Le déclin du cash au Royaume-Uni ralentit, parce que même les moyens de paiement mourants ont besoin d'un délai de grâce
Le Royaume-Uni devient numérique, mais le cash s'accroche comme un parent têtu, avec des prévisions montrant qu'il sera encore utilisé pour deux milliards de transactions en 2035.
Dans une nouvelle qui ne surprendra absolument personne qui a déjà cherché sa carte en fouillant dans son sac pendant qu'une file d'attente se forme derrière lui, le Royaume-Uni est désormais une « économie principalement numérique » en matière de paiements, selon UK Finance. Leur rapport annuel révèle que deux tiers des adultes britanniques étaient inscrits à au moins un service de paiement mobile l'année dernière, une décennie après l'arrivée d'Apple Pay sur nos rivages. C'est vrai, cela fait dix ans que nous pouvons payer un café d'un simple geste du téléphone, et nous n'avons jamais regardé en arrière.
Neuf utilisateurs de portefeuilles mobiles sur dix ont leur carte de débit comme moyen de paiement par défaut, ce qui suggère que nous utilisons nos téléphones pour des choses banales - comme acheter du pain - plutôt que pour frimer. Et tandis que les jeunes mènent la charge (plus de 80 % des 16-34 ans paient régulièrement par téléphone), même les plus de 65 ans s'y mettent, avec 22 % d'entre eux qui adoptent le futur.

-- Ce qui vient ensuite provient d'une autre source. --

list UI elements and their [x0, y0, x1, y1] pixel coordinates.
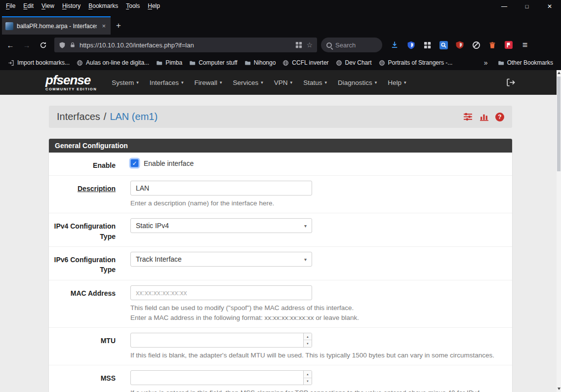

Le cash, cependant, ne s'en va pas doucement dans cette bonne nuit. Il semble que la mort de la livre dans votre poche ait été grandement exagérée. Les billets et les pièces ont été utilisés dans 3,9 milliards de transactions l'année dernière - environ 8 % de tous les paiements - et UK Finance prévoit que cela ne diminuera que de moitié pour atteindre 4 % d'ici 2035. Cela représente encore deux milliards de transactions, soit beaucoup de monnaie qui traîne. Le rapport suggère que nous ne devenons pas une société sans cash, mais une société où le cash est « moins important qu'avant mais reste largement apprécié et encore préféré par certains ».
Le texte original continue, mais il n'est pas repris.